#### PROMPT
From the first line to the last, restate every record word for word, leaving out the pictures.

Saved data entries
BEGIN
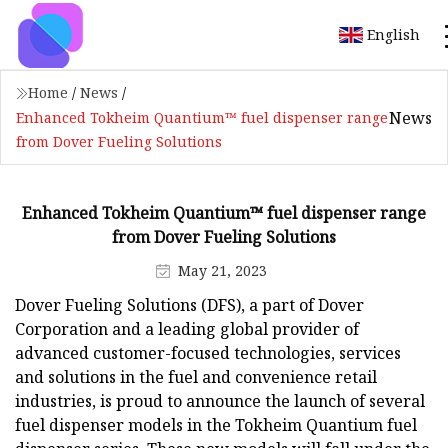
English
Home
/
News
/
News
Enhanced Tokheim Quantium™ fuel dispenser range
from Dover Fueling Solutions
Enhanced Tokheim Quantium™ fuel dispenser range
from Dover Fueling Solutions
May 21, 2023
Dover Fueling Solutions (DFS), a part of Dover
Corporation and a leading global provider of
advanced customer-focused technologies, services
and solutions in the fuel and convenience retail
industries, is proud to announce the launch of several
fuel dispenser models in the Tokheim Quantium fuel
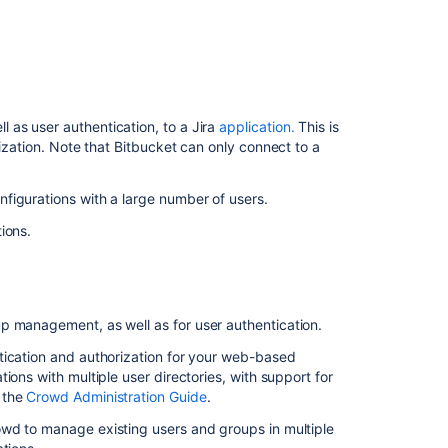
directory
Users
and
groups
as user authentication, to a Jira
application.
This is
Connect
ization. Note that
Bitbucket
can only connect to a
Bitbucket
to
Crowd
figurations with a large number of users.
Delegate
tions.
user
management
to
Jira
p management, as well as for user authentication.
Running
tication and authorization for your web-based
Bitbucket
ions with multiple user directories, with support for
Data
 the
Crowd Administration Guide
.
Center
with
owd to manage existing users and groups in multiple
a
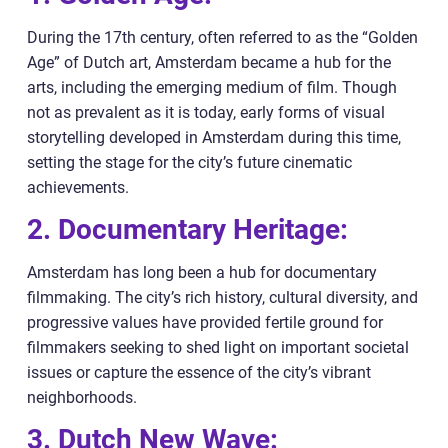
During the 17th century, often referred to as the “Golden
Age” of Dutch art, Amsterdam became a hub for the
arts, including the emerging medium of film. Though
not as prevalent as it is today, early forms of visual
storytelling developed in Amsterdam during this time,
setting the stage for the city’s future cinematic
achievements.
2. Documentary Heritage:
Amsterdam has long been a hub for documentary
filmmaking. The city’s rich history, cultural diversity, and
progressive values have provided fertile ground for
filmmakers seeking to shed light on important societal
issues or capture the essence of the city’s vibrant
neighborhoods.
3. Dutch New Wave:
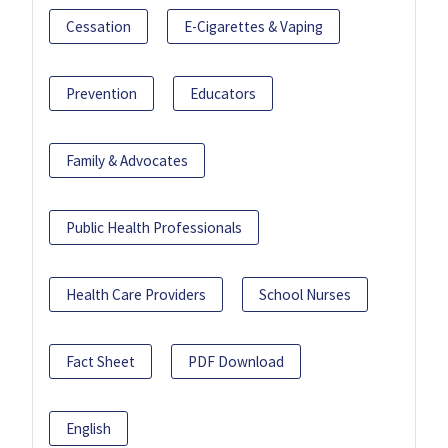
Cessation
E-Cigarettes & Vaping
Prevention
Educators
Family & Advocates
Public Health Professionals
Health Care Providers
School Nurses
Fact Sheet
PDF Download
English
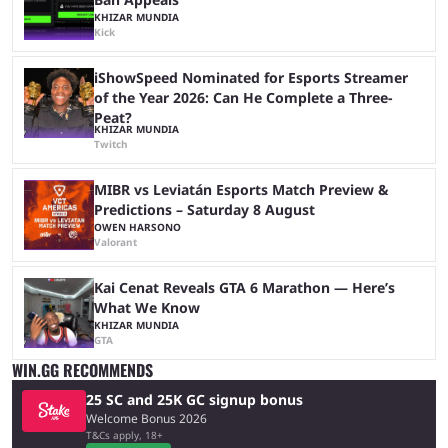
KHIZAR MUNDIA
Kick
iShowSpeed Nominated for Esports Streamer
of the Year 2026: Can He Complete a Three-
Peat?
KHIZAR MUNDIA
Twitch
MIBR vs Leviatán Esports Match Preview &
Predictions – Saturday 8 August
OWEN HARSONO
Valorant
Kai Cenat Reveals GTA 6 Marathon — Here’s
What We Know
KHIZAR MUNDIA
GTA
WIN.GG RECOMMENDS
25 SC and 25K GC signup bonus
Welcome Bonus 2026
T&Cs apply, 18+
END
#### RESPONSE AREA
English
Home
/
News
/
News
Enhanced Tokheim Quantium™ fuel dispenser range
from Dover Fueling Solutions
Enhanced Tokheim Quantium™ fuel dispenser range
from Dover Fueling Solutions
May 21, 2023
Dover Fueling Solutions (DFS), a part of Dover
Corporation and a leading global provider of
advanced customer-focused technologies, services
and solutions in the fuel and convenience retail
industries, is proud to announce the launch of several
fuel dispenser models in the Tokheim Quantium fuel
directory
Users
and
groups
as user authentication, to a Jira
application.
This is
Connect
ization. Note that
Bitbucket
can only connect to a
Bitbucket
to
Crowd
figurations with a large number of users.
Delegate
tions.
user
management
to
Jira
p management, as well as for user authentication.
Running
tication and authorization for your web-based
Bitbucket
ions with multiple user directories, with support for
Data
 the
Crowd Administration Guide
.
Center
with
owd to manage existing users and groups in multiple
a
During the 17th century, often referred to as the “Golden
Age” of Dutch art, Amsterdam became a hub for the
arts, including the emerging medium of film. Though
not as prevalent as it is today, early forms of visual
storytelling developed in Amsterdam during this time,
setting the stage for the city’s future cinematic
achievements.
2. Documentary Heritage:
Amsterdam has long been a hub for documentary
filmmaking. The city’s rich history, cultural diversity, and
progressive values have provided fertile ground for
filmmakers seeking to shed light on important societal
issues or capture the essence of the city’s vibrant
neighborhoods.
3. Dutch New Wave:
Cessation
E-Cigarettes & Vaping
Prevention
Educators
Family & Advocates
Public Health Professionals
Health Care Providers
School Nurses
Fact Sheet
PDF Download
English
KHIZAR MUNDIA
Kick
iShowSpeed Nominated for Esports Streamer
of the Year 2026: Can He Complete a Three-
Peat?
KHIZAR MUNDIA
Twitch
MIBR vs Leviatán Esports Match Preview &
Predictions – Saturday 8 August
OWEN HARSONO
Valorant
Kai Cenat Reveals GTA 6 Marathon — Here’s
What We Know
KHIZAR MUNDIA
GTA
WIN.GG RECOMMENDS
25 SC and 25K GC signup bonus
Welcome Bonus 2026
T&Cs apply, 18+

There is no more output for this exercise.